Al Jaber was in good company. The environmental group Kick Big Polluters Out estimated that there were at least 2,456 fossil fuel lobbyists at COP28, more than every national delegation except for those from the UAE and Brazil. These include representatives from Shell, TotalEnergies and Equinor, BP, Eni S.p.A. and ExxonMobil, all of which are some of the largest fossil fuel producing corporations in the world.
The contempt by world leaders of the need to fight climate change was further expressed when Graham Stuart, Britain’s minister of state for climate change, left the conference to take part in the vote to deport refugees in the UK to Rwanda. The legislation, which passed, was forced through to overcome objections from the British Supreme Court, which last month ruled that sending refugees to Rwanda was illegal under both British and international law.
One of the reasons for the court’s ruling came from a report from the UK foreign office noting that Rwanda was unsafe for refugees, in part because the country is very vulnerable to climate change, including reduced agricultural output, increased vector-borne diseases such as malaria and several other dangers as a result of increasing temperatures.
The end of COP28 was also applauded by John Kerry, the US special presidential envoy for climate. Kerry said of the draft resolution, “While nobody here will see their views completely reflected, the fact is that this document sends a very strong signal to the world.”
That signal is that capitalist governments can and will do nothing to fight climate change. Any genuine mobilization would cut across their national interests and corporate profits. It is significant that while most other heads of state attended at least part of the conference, US President Joe Biden did not, ostensibly too busy prosecuting war in Ukraine and genocide in Gaza.
The attitudes of Biden, Al Jaber and Stuart toward the summit are a distillation of the real orientation of capitalist governments towards climate change: To the extent that they notice the problem, it is because of the impact on profits, including the potential for profits from “green” industries.

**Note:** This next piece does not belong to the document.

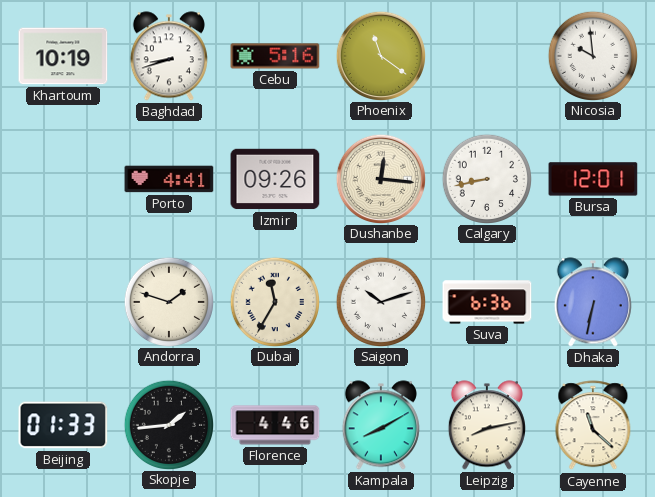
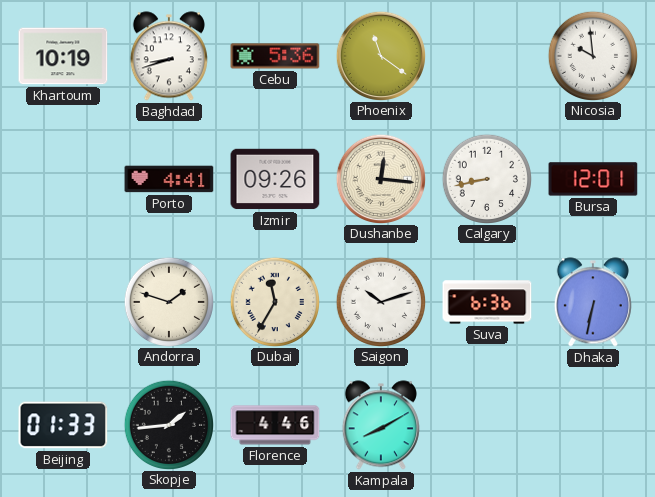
Cebu: 5:16 -> 5:36
Leipzig: 8:13 -> none
Cayenne: 11:22 -> none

The active indifference toward global warming makes clear that there can be no appeal to these forces to resolve the crisis. Current greenhouse gas emissions are putting Earth on track for a 3-degree Celsius warming, twice as much as the current benchmark presented as a “point of no return.” In such a scenario, an estimated one billion people would be forced from their homes a result of sea level rise, on top of the billion now who are currently under threat from dying as a result of starvation, disease and thirst.
A turn must be made to the workers to fight climate change. Like wars, poverty and pandemics, there is no national solution to the problem and thus the solution can only be found through an international social force. The only such force that exists is the working class, which is both an international class and one directly opposed to the continued existence of capitalism. If global warming is to be brought under control, its root cause capitalism must be eradicated and replaced through revolutionary struggle with socialism.